3.4. Datasets¶
A dataset is a list of (input, target) pairs that can be further split into training and testing lists.
Let’s make an example network to use as demonstration. This network will compute whether the number of 1’s in a set of 5 bits is odd.
In [1]:
from conx import Network, Layer
net = Network("Odd Network")
net.add(Layer("input", 5))
net.add(Layer("hidden", 10, activation="relu"))
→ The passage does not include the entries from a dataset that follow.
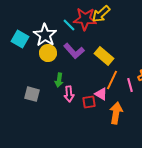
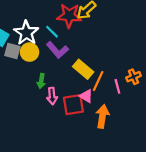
cyan line: (69, 25) -> (52, 32), moved
yellow rectangle: (104, 56) -> (83, 69), moved
gray square: (32, 94) -> (12, 51), moved
red square: (89, 102) -> (73, 105), size x1.5

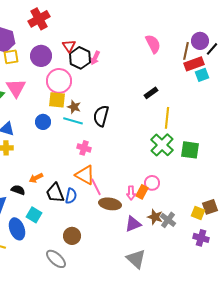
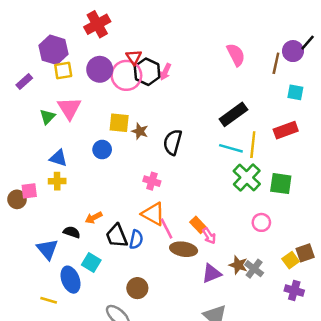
black line: (212, 49) -> (308, 43), moved
red rectangle: (194, 64) -> (286, 130), moved
cyan square: (202, 75) -> (295, 92), turned 32
pink circle: (59, 81) -> (126, 75), moved
black rectangle: (151, 93) -> (233, 114), size x1.6
cyan line: (73, 121) -> (231, 148), moved
pink circle: (152, 183) -> (261, 222), moved
orange rectangle: (142, 192) -> (198, 225), moved, turned -72
pink arrow: (131, 193) -> (209, 236), turned -32
yellow square: (198, 213) -> (291, 260), turned 32

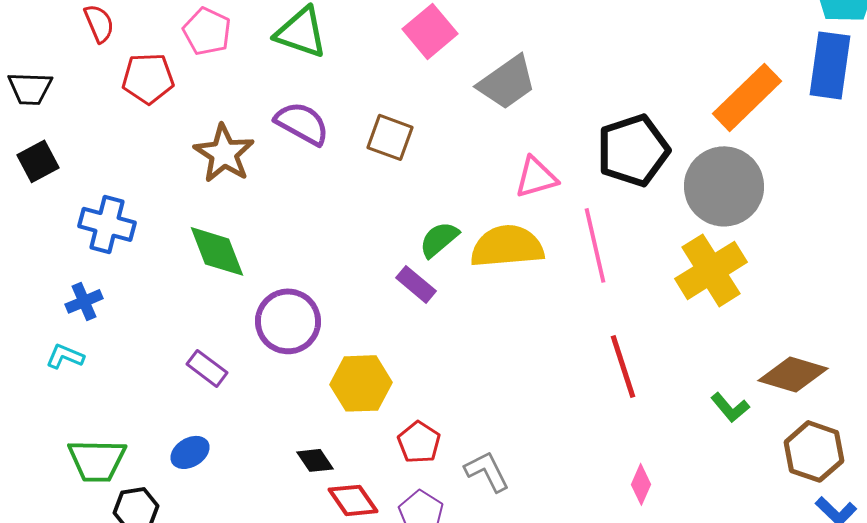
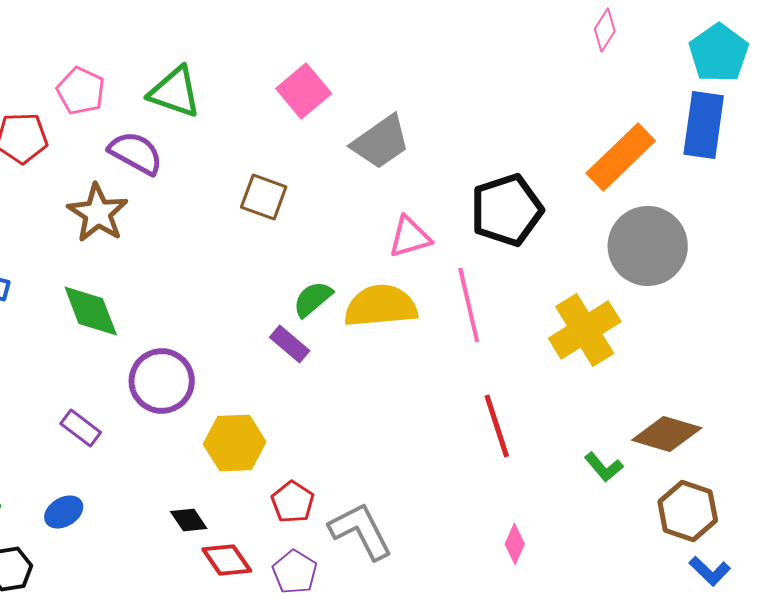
purple semicircle: (302, 123) -> (136, 153), moved
gray circle: (724, 186) -> (648, 246), moved
gray L-shape: (487, 471) -> (361, 531), size x1.4

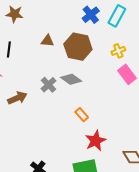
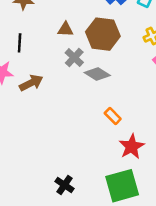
gray cross: (49, 85) -> (74, 58), moved
brown arrow: (17, 98) -> (31, 83), moved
net.add(Layer("output", 1, activation="sigmoid"))
net.connect()
net.compile(error="mse", optimizer="adam")
net.summary()
Using TensorFlow backend.
/usr/lib/python3.6/importlib/_bootstrap.py:219: RuntimeWarning: compiletime version 3.5 of module 'tensorflow.python.framework.fast_tensor_util' does not match runtime version 3.6
return f(*args, **kwds)
Network Summary
---------------
Network name: Odd Network
Layer name: 'input' (input)
VShape: None
Dropout: 0
Connected to: ['hidden']
Activation function: None
Dropout percent: 0
Layer name: 'hidden' (hidden)
VShape: None
Dropout: 0
Connected to: ['output']
Activation function: relu
Dropout percent: 0
Layer name: 'output' (output)
VShape: None
Dropout: 0
Activation function: sigmoid
Dropout percent: 0
conx, version 3.5.7
3.4.1. As a list of (input, target) pairs¶
The most straightforward method of adding input, target vectors to train on is to use a list of (input, target) pairs. First we define a function that takes a number and returns the bitwise representation of it:
In [2]:
def num2bin(i, bits=5):
"""
Take a number and turn it into a list of bits (most significant first).
"""
return [int(s) for s in (("0" * bits) + bin(i)[2:])[-bits:]]
In [3]:
num2bin(23)
Out[3]:
[1, 0, 1, 1, 1]
Now we make a list of (input, target) pairs:
In [4]:
patterns = []
for i in range(2 ** 5):
inputs = num2bin(i)
targets = [int(sum(inputs) % 2 == 1.0)]
patterns.append((inputs, targets))
Pair set 5 looks like:
In [5]:
patterns[5]
Out[5]:
([0, 0, 1, 0, 1], [0])
We set the network to use this dataset:
In [6]:
patterns
Out[6]:
[([0, 0, 0, 0, 0], [0]),
([0, 0, 0, 0, 1], [1]),
([0, 0, 0, 1, 0], [1]),
([0, 0, 0, 1, 1], [0]),
([0, 0, 1, 0, 0], [1]),
([0, 0, 1, 0, 1], [0]),
([0, 0, 1, 1, 0], [0]),
([0, 0, 1, 1, 1], [1]),
([0, 1, 0, 0, 0], [1]),
([0, 1, 0, 0, 1], [0]),
([0, 1, 0, 1, 0], [0]),
([0, 1, 0, 1, 1], [1]),
([0, 1, 1, 0, 0], [0]),
([0, 1, 1, 0, 1], [1]),
([0, 1, 1, 1, 0], [1]),
([0, 1, 1, 1, 1], [0]),
([1, 0, 0, 0, 0], [1]),
([1, 0, 0, 0, 1], [0]),
([1, 0, 0, 1, 0], [0]),
([1, 0, 0, 1, 1], [1]),
([1, 0, 1, 0, 0], [0]),
([1, 0, 1, 0, 1], [1]),
([1, 0, 1, 1, 0], [1]),
([1, 0, 1, 1, 1], [0]),
([1, 1, 0, 0, 0], [0]),
([1, 1, 0, 0, 1], [1]),
([1, 1, 0, 1, 0], [1]),
([1, 1, 0, 1, 1], [0]),
([1, 1, 1, 0, 0], [1]),
([1, 1, 1, 0, 1], [0]),
([1, 1, 1, 1, 0], [0]),
([1, 1, 1, 1, 1], [1])]
In [7]:
net.dataset.load(patterns)
In [9]:
net.dataset.summary()
Dataset Split: * training : 32 * testing : 0 * total : 32
Input Summary: * shape : [(5,)] * range : [(0.0, 1.0)]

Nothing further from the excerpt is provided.